• REQUIREMENT:
Which lines of the entries contain the string "updated"? Please find them and copy them.

┌──

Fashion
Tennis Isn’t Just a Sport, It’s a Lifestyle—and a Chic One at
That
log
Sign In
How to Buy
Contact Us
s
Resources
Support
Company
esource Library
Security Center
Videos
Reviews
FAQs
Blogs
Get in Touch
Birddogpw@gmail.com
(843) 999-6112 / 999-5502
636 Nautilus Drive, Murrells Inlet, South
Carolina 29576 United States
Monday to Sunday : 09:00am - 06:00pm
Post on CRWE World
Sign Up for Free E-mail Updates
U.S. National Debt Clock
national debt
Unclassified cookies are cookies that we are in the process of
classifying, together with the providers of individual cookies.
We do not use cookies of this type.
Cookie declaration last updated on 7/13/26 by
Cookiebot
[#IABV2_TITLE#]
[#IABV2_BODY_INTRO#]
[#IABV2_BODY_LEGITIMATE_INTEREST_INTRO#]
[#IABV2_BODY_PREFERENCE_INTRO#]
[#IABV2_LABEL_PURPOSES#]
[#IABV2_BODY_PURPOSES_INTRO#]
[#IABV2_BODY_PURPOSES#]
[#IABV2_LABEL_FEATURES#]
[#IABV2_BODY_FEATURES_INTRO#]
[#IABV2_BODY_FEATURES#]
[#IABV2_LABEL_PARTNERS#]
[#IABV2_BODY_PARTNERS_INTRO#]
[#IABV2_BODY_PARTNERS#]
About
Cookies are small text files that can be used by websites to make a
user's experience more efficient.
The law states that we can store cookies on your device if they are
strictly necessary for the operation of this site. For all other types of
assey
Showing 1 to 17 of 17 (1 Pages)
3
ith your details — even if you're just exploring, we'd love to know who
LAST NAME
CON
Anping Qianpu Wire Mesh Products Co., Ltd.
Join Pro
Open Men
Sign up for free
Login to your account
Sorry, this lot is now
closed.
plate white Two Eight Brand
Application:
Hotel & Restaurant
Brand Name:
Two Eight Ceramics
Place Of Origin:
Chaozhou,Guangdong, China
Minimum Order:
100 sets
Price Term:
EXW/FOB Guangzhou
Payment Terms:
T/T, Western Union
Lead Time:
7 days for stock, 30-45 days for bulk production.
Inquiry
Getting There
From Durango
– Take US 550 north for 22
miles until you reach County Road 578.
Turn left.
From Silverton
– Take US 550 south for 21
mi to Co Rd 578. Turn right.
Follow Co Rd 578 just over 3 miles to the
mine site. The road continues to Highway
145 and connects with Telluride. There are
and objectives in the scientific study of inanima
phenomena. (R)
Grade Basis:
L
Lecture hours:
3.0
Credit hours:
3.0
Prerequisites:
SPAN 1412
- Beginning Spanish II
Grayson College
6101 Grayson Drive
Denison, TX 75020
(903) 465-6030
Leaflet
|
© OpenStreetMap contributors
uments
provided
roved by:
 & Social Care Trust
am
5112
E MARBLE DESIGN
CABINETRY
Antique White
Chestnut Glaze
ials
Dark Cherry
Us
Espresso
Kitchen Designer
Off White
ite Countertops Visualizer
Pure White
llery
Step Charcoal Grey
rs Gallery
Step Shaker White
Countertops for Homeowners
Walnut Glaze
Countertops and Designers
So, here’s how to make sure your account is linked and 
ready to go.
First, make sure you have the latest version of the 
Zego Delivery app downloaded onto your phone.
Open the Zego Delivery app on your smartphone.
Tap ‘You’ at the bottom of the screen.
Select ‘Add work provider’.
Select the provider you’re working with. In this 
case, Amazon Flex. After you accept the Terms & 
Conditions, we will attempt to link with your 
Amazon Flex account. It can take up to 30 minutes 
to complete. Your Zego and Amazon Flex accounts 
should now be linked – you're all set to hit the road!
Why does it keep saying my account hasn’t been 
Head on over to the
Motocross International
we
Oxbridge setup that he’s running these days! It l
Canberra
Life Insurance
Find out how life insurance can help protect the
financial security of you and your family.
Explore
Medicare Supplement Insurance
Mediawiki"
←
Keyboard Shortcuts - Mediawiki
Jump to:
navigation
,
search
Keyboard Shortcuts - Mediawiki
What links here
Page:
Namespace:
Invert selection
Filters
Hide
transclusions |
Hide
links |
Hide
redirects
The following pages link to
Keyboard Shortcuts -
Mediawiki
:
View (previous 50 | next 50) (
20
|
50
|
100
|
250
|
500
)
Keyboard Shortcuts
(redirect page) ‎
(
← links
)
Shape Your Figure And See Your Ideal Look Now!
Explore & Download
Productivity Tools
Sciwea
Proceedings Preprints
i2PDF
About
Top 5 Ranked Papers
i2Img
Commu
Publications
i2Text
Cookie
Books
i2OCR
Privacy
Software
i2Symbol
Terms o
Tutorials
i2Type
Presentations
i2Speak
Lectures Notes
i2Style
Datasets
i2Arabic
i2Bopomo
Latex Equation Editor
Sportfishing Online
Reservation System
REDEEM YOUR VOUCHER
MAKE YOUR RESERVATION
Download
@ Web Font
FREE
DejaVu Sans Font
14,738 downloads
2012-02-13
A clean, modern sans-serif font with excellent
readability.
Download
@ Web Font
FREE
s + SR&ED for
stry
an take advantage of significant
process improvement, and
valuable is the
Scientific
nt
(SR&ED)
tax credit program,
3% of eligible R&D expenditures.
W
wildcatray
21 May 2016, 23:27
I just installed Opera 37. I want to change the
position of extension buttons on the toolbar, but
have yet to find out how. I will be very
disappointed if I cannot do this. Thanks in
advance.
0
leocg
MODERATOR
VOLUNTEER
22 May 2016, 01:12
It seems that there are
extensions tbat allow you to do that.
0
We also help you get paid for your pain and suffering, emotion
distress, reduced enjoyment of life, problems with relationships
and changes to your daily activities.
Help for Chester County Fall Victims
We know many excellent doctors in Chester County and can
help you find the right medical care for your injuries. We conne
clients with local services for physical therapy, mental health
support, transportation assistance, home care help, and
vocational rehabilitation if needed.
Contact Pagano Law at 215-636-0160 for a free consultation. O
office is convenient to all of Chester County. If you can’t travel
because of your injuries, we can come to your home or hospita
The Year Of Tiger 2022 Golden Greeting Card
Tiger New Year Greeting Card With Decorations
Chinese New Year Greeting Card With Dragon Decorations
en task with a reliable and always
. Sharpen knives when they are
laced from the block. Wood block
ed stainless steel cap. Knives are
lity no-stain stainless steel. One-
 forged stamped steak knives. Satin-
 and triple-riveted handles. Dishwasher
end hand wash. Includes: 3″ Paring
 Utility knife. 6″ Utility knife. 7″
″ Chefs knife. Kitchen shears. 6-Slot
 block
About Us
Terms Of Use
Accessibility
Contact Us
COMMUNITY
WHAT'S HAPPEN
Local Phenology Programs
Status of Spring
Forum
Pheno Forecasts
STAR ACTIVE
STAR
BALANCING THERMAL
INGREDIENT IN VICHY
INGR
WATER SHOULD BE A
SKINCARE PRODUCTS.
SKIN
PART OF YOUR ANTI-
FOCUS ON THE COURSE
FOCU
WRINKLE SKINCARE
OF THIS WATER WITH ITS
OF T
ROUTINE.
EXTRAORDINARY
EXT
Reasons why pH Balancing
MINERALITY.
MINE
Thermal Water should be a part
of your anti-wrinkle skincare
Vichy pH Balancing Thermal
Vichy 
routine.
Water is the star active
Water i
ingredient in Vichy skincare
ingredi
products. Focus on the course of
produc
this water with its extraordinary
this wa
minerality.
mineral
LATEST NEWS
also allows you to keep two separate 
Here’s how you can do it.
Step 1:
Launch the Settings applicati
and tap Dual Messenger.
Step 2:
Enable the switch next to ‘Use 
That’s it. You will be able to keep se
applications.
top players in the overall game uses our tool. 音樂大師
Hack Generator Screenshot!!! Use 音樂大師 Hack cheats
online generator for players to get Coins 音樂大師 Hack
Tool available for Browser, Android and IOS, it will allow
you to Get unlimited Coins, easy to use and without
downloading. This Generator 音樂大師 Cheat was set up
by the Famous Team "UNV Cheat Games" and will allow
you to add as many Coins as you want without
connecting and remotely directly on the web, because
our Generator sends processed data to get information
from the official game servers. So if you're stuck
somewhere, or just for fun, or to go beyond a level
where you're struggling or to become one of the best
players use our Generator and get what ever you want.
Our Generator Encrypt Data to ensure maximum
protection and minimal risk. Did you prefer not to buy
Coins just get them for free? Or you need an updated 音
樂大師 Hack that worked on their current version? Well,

└──

• RESPONSE AREA:
Cookie declaration last updated on 7/13/26 by
Coins just get them for free? Or you need an updated 音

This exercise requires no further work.